Advances in technology, a more mobile workforce, and unpredictable economic growth are starting to reshape the business environment and transform occupiers’ approach to office space decisions.
In the Bangkok office market, a traditional three-year lease with options to renew and the tenant fitting out the space remains the typical way of leasing office premises for most occupiers. Multinational firms, however, with offices in different countries, are increasingly looking for flexible lease terms as real estate costs continue to be one of their major concerns.
Companies are also looking at agile working where staff no longer have allocated desks and, in some cases, it is easier to get third parties to design, build, and operate this space rather than companies doing it themselves.
Some of the current pricing being offered by coworking space operators is very competitive and the cost combined with flexibility is making leasing from third parties more attractive than companies leasing space, fitting them out, and managing their own premises.

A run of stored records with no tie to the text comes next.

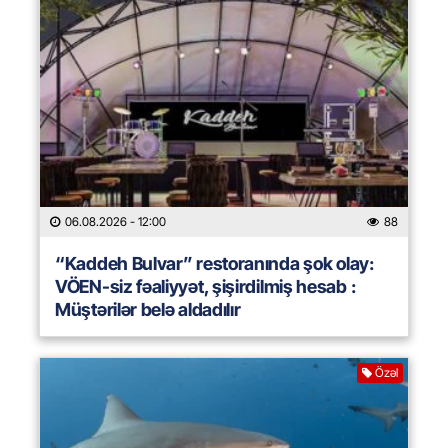
06.08.2026
- 12:00
88
“Kaddeh Bulvar” restoranında şok olay:
VÖEN-siz fəaliyyət, şişirdilmiş hesab :
Müştərilər belə aldadılır
Özəl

In Bangkok, coworking space has continued to be an emerging source of office demand and CBRE has leased over 44,000 sq. m., accounting for around 25% of CBRE’s total new office letting volume in the last 2 years, to coworking space operators.
International operators like JustCo, WeWork, Spaces, and The Great Room have opened multiple centres over the recent year some of which are scheduled to open this year. The aim of these operators is to revolutionize the way occupiers source office accommodation. They want to provide office space as a service rather than a traditional lease.